Author Samuel Clemens once quipped that there are “Lies, damn lies and statistics.” Psychologists know a Rashomon” effect exists, where people have distinctly different impressions of the same event.
So it always seems to be with understanding of how much progress any nation or service provider is making in the area of Internet service quality.
Improvements nearly at Moore's Law rates seems to be a “problem.”
The Federal Communications Commission takes one view; some take the other.
“Broadband deployment in the United States--especially in rural areas--is failing to keep pace with today’s advanced, high-quality voice, data, graphics and video offerings, according to the 2015 Broadband Progress Report adopted today by the Federal Communications Commission,” the FCC says.
The FCC observation about rural areas is correct, and likely always will be, for many of the reasons that hipster bars and restaurants never will be as plentiful in rural areas as they are in urban areas.
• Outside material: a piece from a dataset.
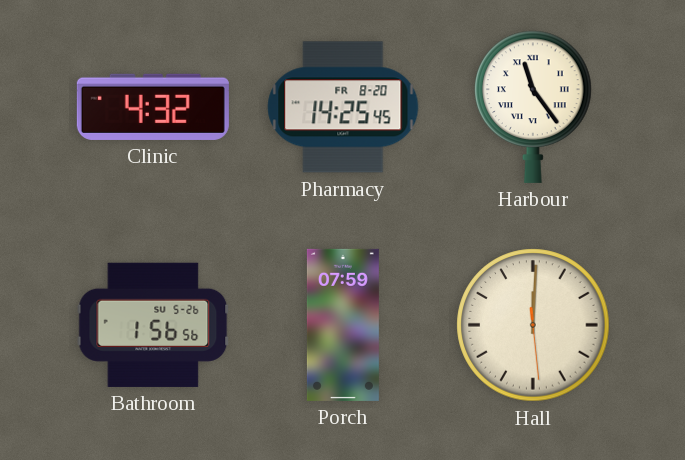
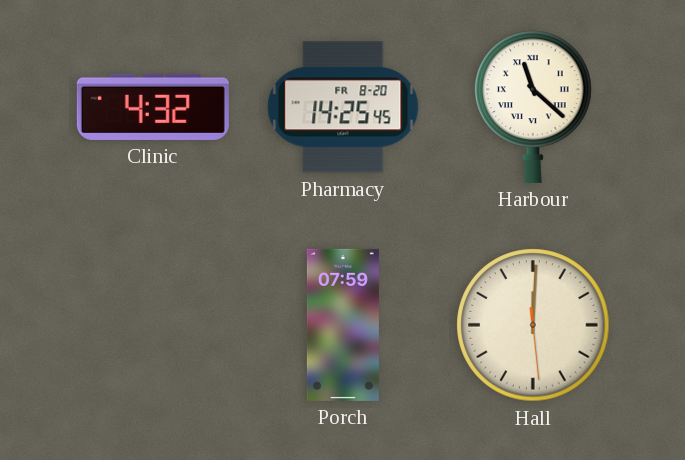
Harbour: 11:24 -> 11:22
Bathroom: 1:56 -> none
Density is required for some businesses to exist, or be sustainable.
The FCC notes that “55 million Americans--17 percent of the population--lack access to advanced broadband,” defined as 25 Mbps in the downstream and 3 Mbps in the upstream.
At the same time, firms such as Comcast, Google Fiber, AT&T, CenturyLink and many others are actively deploying gigabit access networks, where demand will sustain those services.
More important, Comcast and AT&T continue to demonstrate they can scale Internet access bandwidth nearly at Moore’s Law rates.
To the extent the FCC sees itself--and to the extent that it is--the protector of citizen and consumer rights, it is understandable that the agency can say we are not making enough progress.
But that does not mean we are not making progress. We clearly are, unless you think Moore’s Law rates of improvement are not fast enough.
The other observation is that, to a large extent, we will never experience, in rural areas, the same amenities we see in urban areas.
In that sense, “lack of progress” will always be a problem. That does not mean we are not “solving” the problem, generally.